Review: Yakuza 0

Posted 1 August 2018 by Peter Glagowski

Rise of the Dragon

[Given that Yakuza 0 is out for PC today, we’re bumping the review up.]

Japan in the ’80s was a wonderful time for business owners. The yen was exploding in value and money was flowing like water. If you were involved in any kind of business, legit or not, you were basically so wealthy that you could blow your nose with money. Most people were having a blast and living a carefree lifestyle.

Set during this period of Japan’s history (called the Bubble Economy), the story begins in Tokyo with a young and inexperienced Kiryu Kazuma doing grunt work for the Dojima family of the Tojo Clan.

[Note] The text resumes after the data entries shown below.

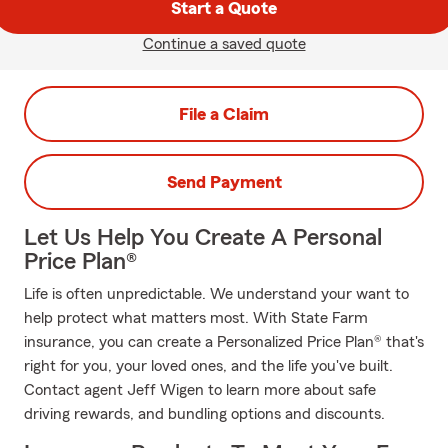
Start a Quote
Continue a saved quote
File a Claim
Send Payment
Let Us Help You Create A Personal
Price Plan®
Life is often unpredictable. We understand your want to
help protect what matters most. With State Farm
insurance, you can create a Personalized Price Plan® that's
right for you, your loved ones, and the life you've built.
Contact agent Jeff Wigen to learn more about safe
driving rewards, and bundling options and discounts.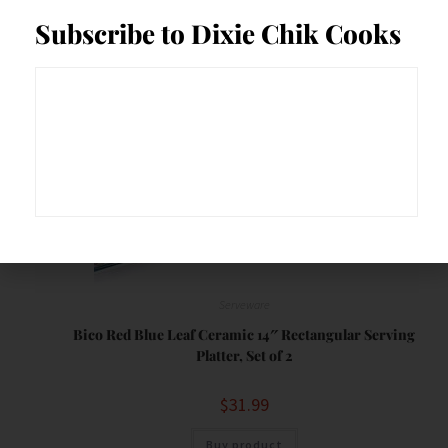
Save
Subscribe to Dixie Chik Cooks
Serveware
Bico Red Blue Leaf Ceramic 14″ Rectangular Serving
Platter, Set of 2
$
31.99
Buy product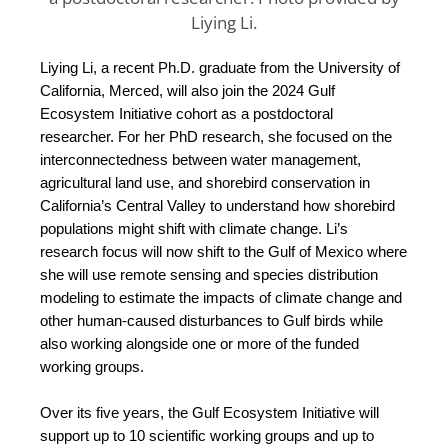
Liying Li.
Liying Li, a recent Ph.D. graduate from the University of
California, Merced, will also join the 2024 Gulf
Ecosystem Initiative cohort as a postdoctoral
researcher. For her PhD research, she focused on the
interconnectedness between water management,
agricultural land use, and shorebird conservation in
California’s Central Valley to understand how shorebird
populations might shift with climate change. Li’s
research focus will now shift to the Gulf of Mexico where
she will use remote sensing and species distribution
modeling to estimate the impacts of climate change and
other human-caused disturbances to Gulf birds while
also working alongside one or more of the funded
working groups.
Over its five years, the Gulf Ecosystem Initiative will 
support up to 10 scientific working groups and up to 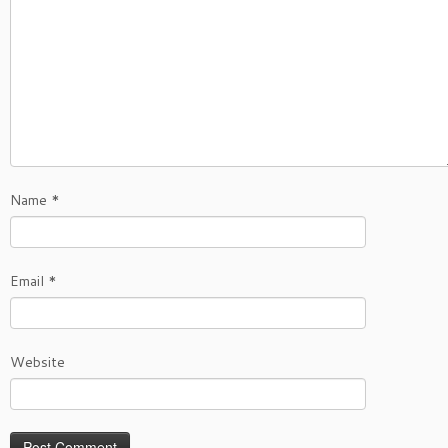
Name
*
Email
*
Website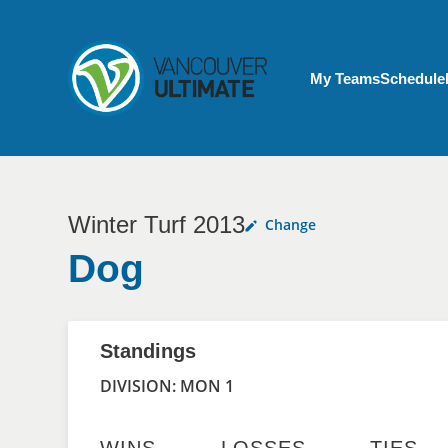
Skip to main content
My Account menu
My Teams
Schedule
Winter Turf 2013
Change
Dog
Standings
DIVISION: MON 1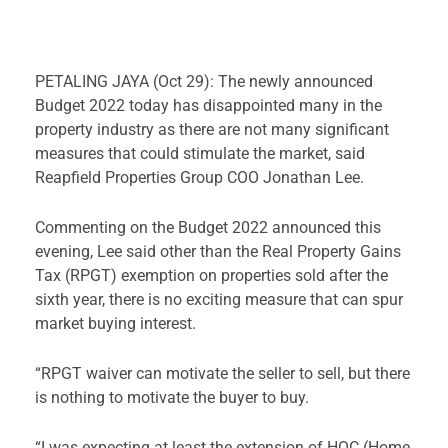
PETALING JAYA (Oct 29): The newly announced
Budget 2022 today has disappointed many in the
property industry as there are not many significant
measures that could stimulate the market, said
Reapfield Properties Group COO Jonathan Lee.
Commenting on the Budget 2022 announced this
evening, Lee said other than the Real Property Gains
Tax (RPGT) exemption on properties sold after the
sixth year, there is no exciting measure that can spur
market buying interest.
“RPGT waiver can motivate the seller to sell, but there
is nothing to motivate the buyer to buy.
“I was expecting at least the extension of HOC (Home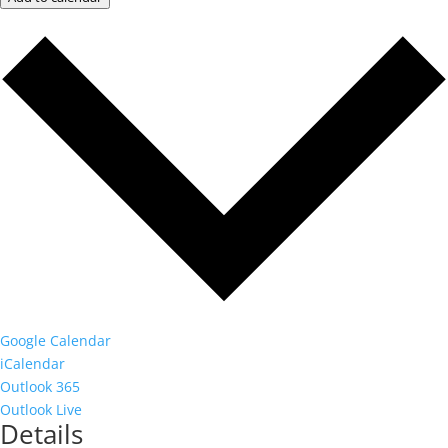
Google Calendar
iCalendar
Outlook 365
Outlook Live
Details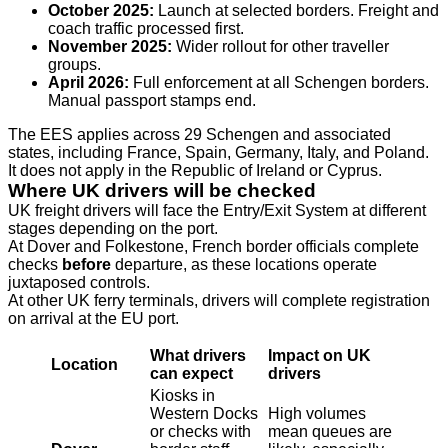
October 2025:
Launch at selected borders. Freight and
coach traffic processed first.
November 2025:
Wider rollout for other traveller
groups.
April 2026:
Full enforcement at all Schengen borders.
Manual passport stamps end.
The EES applies across 29 Schengen and associated
states, including France, Spain, Germany, Italy, and Poland.
It does not apply in the Republic of Ireland or Cyprus.
Where UK drivers will be checked
UK freight drivers will face the Entry/Exit System at different
stages depending on the port.
At Dover and Folkestone, French border officials complete
checks
before
departure, as these locations operate
juxtaposed controls.
At other UK ferry terminals, drivers will complete registration
on arrival at the EU port.
What drivers
Impact on UK
Location
can expect
drivers
Kiosks in
Western Docks
High volumes
or checks with
mean queues are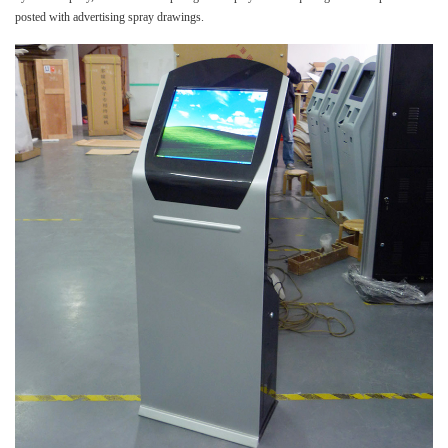
posted with advertising spray drawings.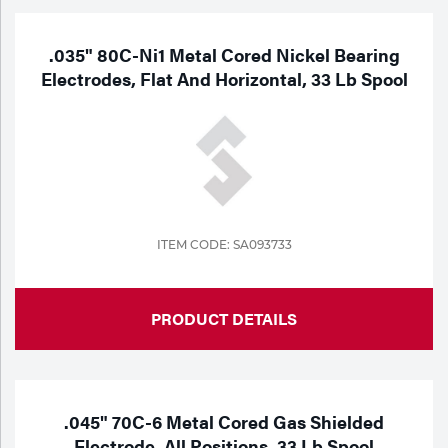
.035" 80C-Ni1 Metal Cored Nickel Bearing
Electrodes, Flat And Horizontal, 33 Lb Spool
ITEM CODE: SA093733
PRODUCT DETAILS
.045" 70C-6 Metal Cored Gas Shielded
Electrode, All Positions, 33 Lb Spool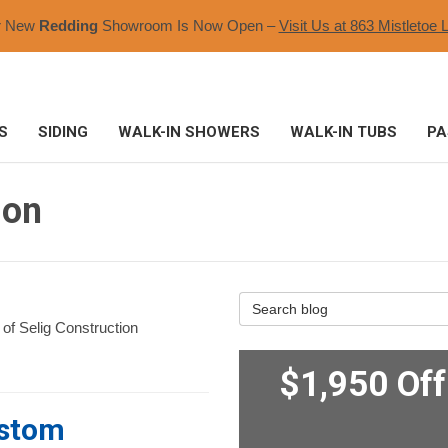
r New
Redding
Showroom Is Now Open –
Visit Us at 863 Mistletoe L
S
SIDING
WALK-IN SHOWERS
WALK-IN TUBS
PA
ion
Search Blog
 of Selig Construction
$1,950 Of
ustom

He soon gets mixed up in a false murder accusation and is on the run for his life.

Yakuza 0 review

Yakuza 0 (PS3 [Japan], PS4 [Reviewed])
Developer: Sega
Publisher: Sega
Released: March 12, 2015 (JP), January 24, 2017 (US, EU)
MSRP: $59.99

Also making an appearance is Majima Goro, Kiryu’s companion of sorts. We join him in the middle of some personal torment, being bored to death by the town that has become his cage, Sotenbori, Osaka. Assigned the task of murdering a malicious and evil man, Majima’s chance to get back in the good graces of the Shimano family of the Tojo Clan lies on his ability to murder, a line he has yet to cross. Not everything is as straightforward as it may seem and the two are soon thrust into a situation well beyond what they could have ever expected.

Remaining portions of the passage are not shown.